PULSE

In the late 15th and early 16th centuries, artist and inventor Leonardo da Vinci spent years in the morgues of Florence probing human anatomy to unpack the mechanics of expression. His process—intensive preparatory study, anatomical sketching, and perspective modeling—gave him the technical foundation to produce iconic masterpieces like The Last Supper and the Mona Lisa, while simultaneously conceiving ahead-of-their-time concepts in aviation, engineering, and robotics.

By blending the rigor of scientific inquiry with the adaptive ingenuity of artistry, the PULSE framework supports fluid product strategy and design. Every phase is both analytical and generative—structured to surface deep truths and actively transform them into impact.

Explore the five phases of the PULSE framework below.

In the initial diagnostic Probe phase, we may have already formulated a hypothesis and are now seeking to discover and understand user problems and pain points. By gathering information and user/customer insights, we seek to understand who our users are, their core problems, their operational processes, and how they are currently solving their problems.

We also want to understand whether this is a problem of scale — meaning, does it affect more than a small number of individuals? This can require both primary and secondary research, using a variety of analysis methods. Like a medical probe, this stage is about precision and often uncovering what may be hidden beneath the surface.

In the Unpack stage of product development, we deconstruct the research gathered during the Probe phase and use this data to identify patterns, constraints, and dependencies. We clear the clutter to reveal the core narratives and use our findings to develop concepts and define possible solutions.

We often engage in ongoing experimentation by sharing prototypes and gathering additional feedback that we continue to unpack and use to refine our concept. Ultimately, we want to learn whether customers or users are willing to pay for the solution.

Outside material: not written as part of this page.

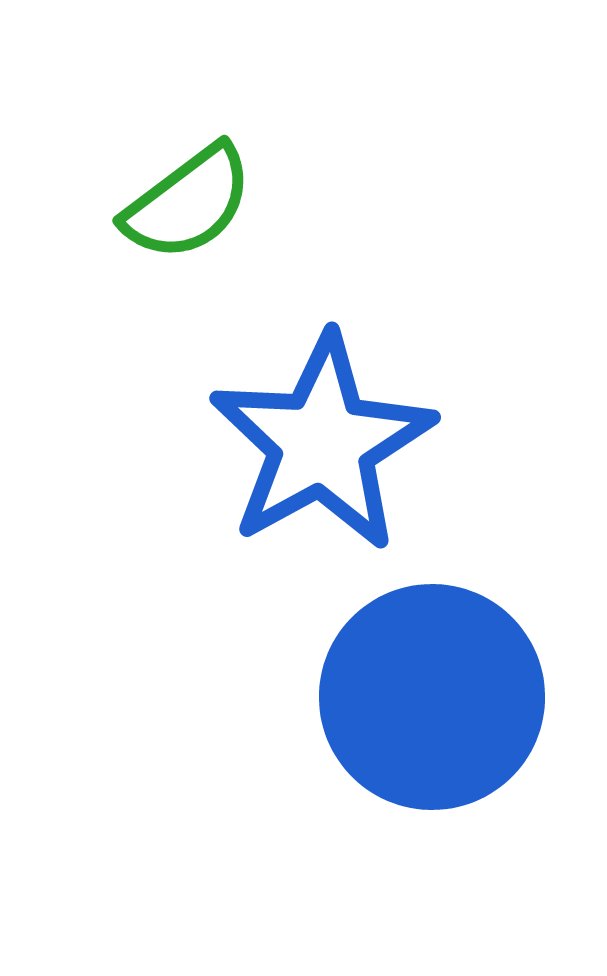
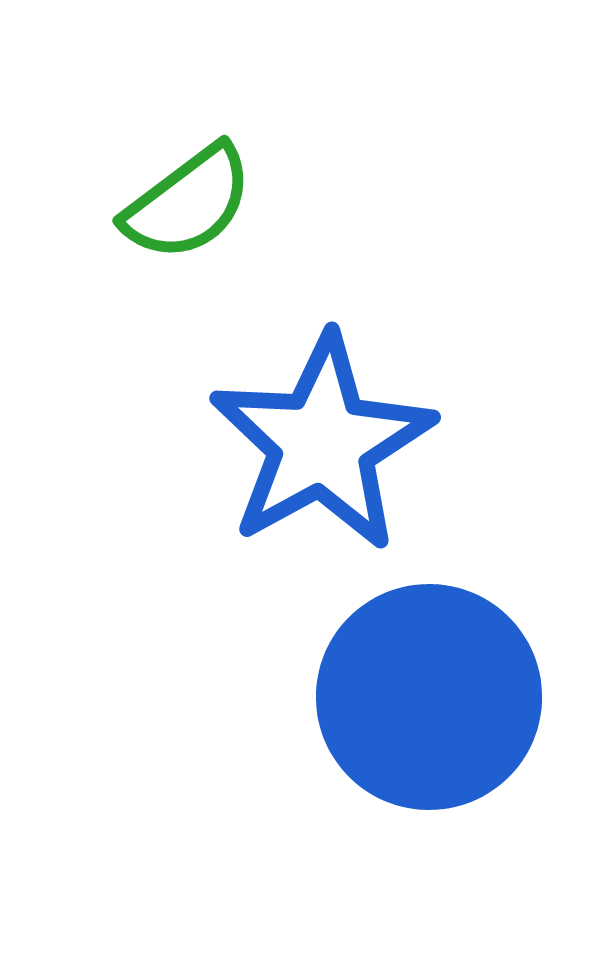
blue circle: moved 3 px left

At the Launch phase, we seek to deploy a targeted solution candidate or pilot program based on our analysis. We put our insights-informed concept into action to see how it performs in the real world, monitoring and gathering data that will determine follow-up activities.

A launch is not a finish line — it is our hypothesis made tangible. Every deployment is designed with instrumentation built-in, so we can measure what matters from day one.

With a critical eye, we continue to monitor the results after the product launches, measuring performance against our original Probe metrics. We look for what may have broken or failed, what held steady, and where wins have occurred — both expected and unexpected.

Scrutiny is not criticism — it is the discipline of honest measurement. We hold the product accountable to the users it was built for, not to the assumptions that shaped it.

We absorb the lessons gathered from the Scrutinize phase to refine, scale, or pivot our solutions. This ensures our product doesn’t just survive — it is enhanced with every cycle.

Evolution is not a one-time event. By treating the product as a living system, each PULSE cycle feeds the next — compounding insight, reducing waste, and continuously closing the gap between what users need and what the product delivers.